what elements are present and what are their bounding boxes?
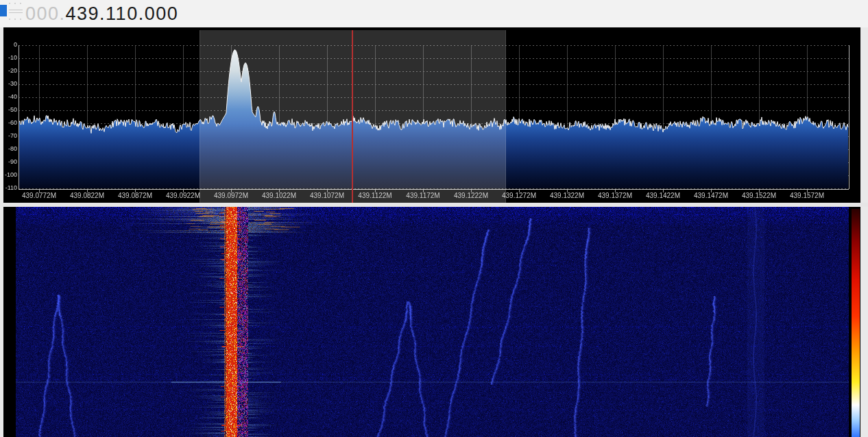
freq-axis-label: 439.0872M bbox=[111, 192, 159, 199]
grip-tick bbox=[9, 3, 10, 4]
db-axis-label: 0 bbox=[3, 41, 17, 48]
db-axis-label: -90 bbox=[3, 158, 17, 165]
tuning-line[interactable] bbox=[352, 30, 353, 203]
freq-axis-label: 439.1122M bbox=[351, 192, 399, 199]
db-axis-label: -80 bbox=[3, 145, 17, 152]
sdr-app: 000. 439.110.000 0-10-20-30-40-50-60-70-… bbox=[0, 0, 868, 437]
db-axis-label: -60 bbox=[3, 119, 17, 126]
db-axis-label: -100 bbox=[3, 171, 17, 178]
db-axis-label: -110 bbox=[3, 184, 17, 191]
grip-tick bbox=[14, 18, 16, 20]
frequency-leading-zeros[interactable]: 000. bbox=[25, 3, 66, 25]
tuner-slider-handle[interactable] bbox=[0, 5, 7, 16]
freq-axis-label: 439.1222M bbox=[447, 192, 495, 199]
db-axis-label: -10 bbox=[3, 54, 17, 61]
spectrum-panel: 0-10-20-30-40-50-60-70-80-90-100-110439.… bbox=[3, 27, 860, 203]
drag-grip-icon[interactable] bbox=[9, 10, 23, 10]
frequency-value[interactable]: 439.110.000 bbox=[66, 3, 179, 25]
frequency-bar: 000. 439.110.000 bbox=[0, 0, 868, 27]
freq-axis-label: 439.1022M bbox=[255, 192, 303, 199]
freq-axis-label: 439.0772M bbox=[15, 192, 63, 199]
db-axis-label: -40 bbox=[3, 93, 17, 100]
intensity-legend bbox=[852, 209, 860, 437]
grip-tick bbox=[14, 3, 16, 4]
freq-axis-label: 439.0972M bbox=[207, 192, 255, 199]
waterfall-panel bbox=[3, 207, 860, 437]
freq-axis-label: 439.1272M bbox=[495, 192, 543, 199]
grip-tick bbox=[20, 18, 21, 20]
frequency-display[interactable]: 000. 439.110.000 bbox=[25, 1, 178, 27]
freq-axis-label: 439.1522M bbox=[735, 192, 783, 199]
grip-tick bbox=[9, 18, 10, 20]
drag-grip-icon[interactable] bbox=[9, 12, 23, 13]
db-axis-label: -70 bbox=[3, 132, 17, 139]
freq-axis-label: 439.1322M bbox=[543, 192, 591, 199]
freq-axis-label: 439.1372M bbox=[591, 192, 639, 199]
freq-axis-label: 439.0822M bbox=[63, 192, 111, 199]
grip-tick bbox=[20, 3, 21, 4]
db-axis-label: -30 bbox=[3, 80, 17, 87]
db-axis-label: -50 bbox=[3, 106, 17, 113]
freq-axis-label: 439.1572M bbox=[783, 192, 831, 199]
freq-axis-label: 439.0922M bbox=[159, 192, 207, 199]
db-axis-label: -20 bbox=[3, 67, 17, 74]
waterfall-canvas[interactable] bbox=[16, 207, 849, 437]
freq-axis-label: 439.1172M bbox=[399, 192, 447, 199]
freq-axis-label: 439.1422M bbox=[639, 192, 687, 199]
freq-axis-label: 439.1472M bbox=[687, 192, 735, 199]
freq-axis-label: 439.1072M bbox=[303, 192, 351, 199]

-.-.-

→ **Task item**
All lines holding the word "frequency" must be copied from the data.

→ **Task output**
frequency-leading-zeros[interactable]: 000. bbox=[25, 3, 66, 25]
frequency-value[interactable]: 439.110.000 bbox=[66, 3, 179, 25]
frequency-bar: 000. 439.110.000 bbox=[0, 0, 868, 27]
frequency-display[interactable]: 000. 439.110.000 bbox=[25, 1, 178, 27]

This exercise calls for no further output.